▶ **REQUIRED ACTION**: Pictures do not belong in the copy; restate the records below word for word.
===== MATERIAL TO PROCESS
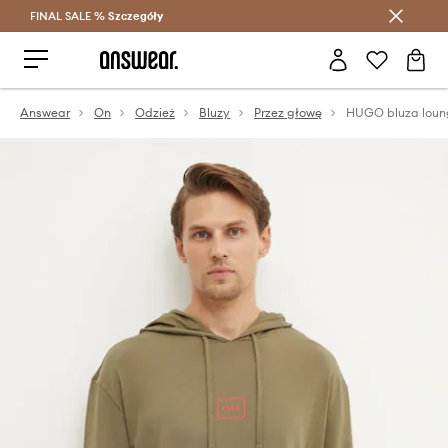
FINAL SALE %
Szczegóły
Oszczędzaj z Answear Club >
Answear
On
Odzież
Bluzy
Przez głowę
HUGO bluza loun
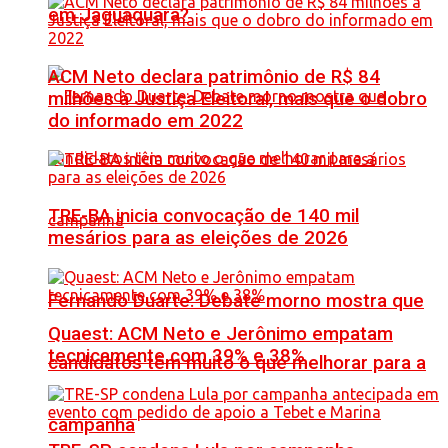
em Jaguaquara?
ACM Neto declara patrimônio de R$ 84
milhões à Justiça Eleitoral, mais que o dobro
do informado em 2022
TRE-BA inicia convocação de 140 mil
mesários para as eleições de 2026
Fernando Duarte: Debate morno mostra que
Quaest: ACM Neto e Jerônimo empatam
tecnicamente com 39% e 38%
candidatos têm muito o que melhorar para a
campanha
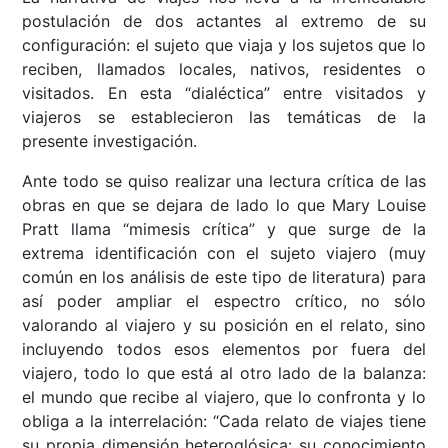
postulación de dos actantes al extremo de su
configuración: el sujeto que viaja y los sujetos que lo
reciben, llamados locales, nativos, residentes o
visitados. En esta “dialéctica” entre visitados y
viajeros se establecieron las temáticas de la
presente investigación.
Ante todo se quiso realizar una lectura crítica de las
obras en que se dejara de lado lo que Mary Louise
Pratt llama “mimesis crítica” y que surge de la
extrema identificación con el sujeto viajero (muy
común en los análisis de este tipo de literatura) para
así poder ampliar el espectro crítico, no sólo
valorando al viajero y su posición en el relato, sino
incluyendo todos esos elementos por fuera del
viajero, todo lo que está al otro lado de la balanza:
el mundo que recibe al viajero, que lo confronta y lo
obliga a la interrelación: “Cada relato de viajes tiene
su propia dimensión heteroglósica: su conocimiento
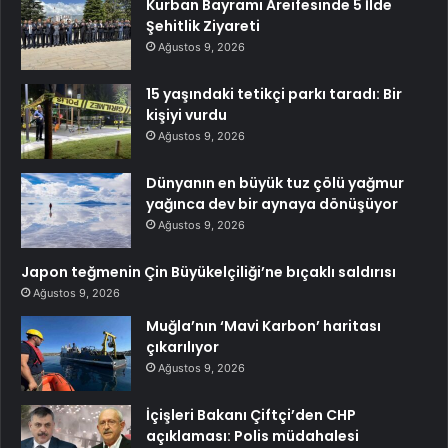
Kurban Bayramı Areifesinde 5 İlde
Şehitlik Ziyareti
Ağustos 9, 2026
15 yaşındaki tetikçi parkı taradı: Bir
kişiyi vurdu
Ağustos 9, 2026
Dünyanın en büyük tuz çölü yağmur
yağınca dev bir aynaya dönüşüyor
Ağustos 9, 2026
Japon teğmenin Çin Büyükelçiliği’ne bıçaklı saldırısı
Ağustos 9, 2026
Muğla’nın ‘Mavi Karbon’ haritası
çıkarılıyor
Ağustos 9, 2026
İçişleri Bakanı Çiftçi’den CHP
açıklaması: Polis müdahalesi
==========
▶ **ANSWER FOR THIS EXERCISE**:
FINAL SALE %
Szczegóły
Oszczędzaj z Answear Club >
Answear
On
Odzież
Bluzy
Przez głowę
HUGO bluza loun
em Jaguaquara?
ACM Neto declara patrimônio de R$ 84
milhões à Justiça Eleitoral, mais que o dobro
do informado em 2022
TRE-BA inicia convocação de 140 mil
mesários para as eleições de 2026
Fernando Duarte: Debate morno mostra que
Quaest: ACM Neto e Jerônimo empatam
tecnicamente com 39% e 38%
candidatos têm muito o que melhorar para a
campanha
postulación de dos actantes al extremo de su
configuración: el sujeto que viaja y los sujetos que lo
reciben, llamados locales, nativos, residentes o
visitados. En esta “dialéctica” entre visitados y
viajeros se establecieron las temáticas de la
presente investigación.
Ante todo se quiso realizar una lectura crítica de las
obras en que se dejara de lado lo que Mary Louise
Pratt llama “mimesis crítica” y que surge de la
extrema identificación con el sujeto viajero (muy
común en los análisis de este tipo de literatura) para
así poder ampliar el espectro crítico, no sólo
valorando al viajero y su posición en el relato, sino
incluyendo todos esos elementos por fuera del
viajero, todo lo que está al otro lado de la balanza:
el mundo que recibe al viajero, que lo confronta y lo
obliga a la interrelación: “Cada relato de viajes tiene
su propia dimensión heteroglósica: su conocimiento
Kurban Bayramı Areifesinde 5 İlde
Şehitlik Ziyareti
Ağustos 9, 2026
15 yaşındaki tetikçi parkı taradı: Bir
kişiyi vurdu
Ağustos 9, 2026
Dünyanın en büyük tuz çölü yağmur
yağınca dev bir aynaya dönüşüyor
Ağustos 9, 2026
Japon teğmenin Çin Büyükelçiliği’ne bıçaklı saldırısı
Ağustos 9, 2026
Muğla’nın ‘Mavi Karbon’ haritası
çıkarılıyor
Ağustos 9, 2026
İçişleri Bakanı Çiftçi’den CHP
açıklaması: Polis müdahalesi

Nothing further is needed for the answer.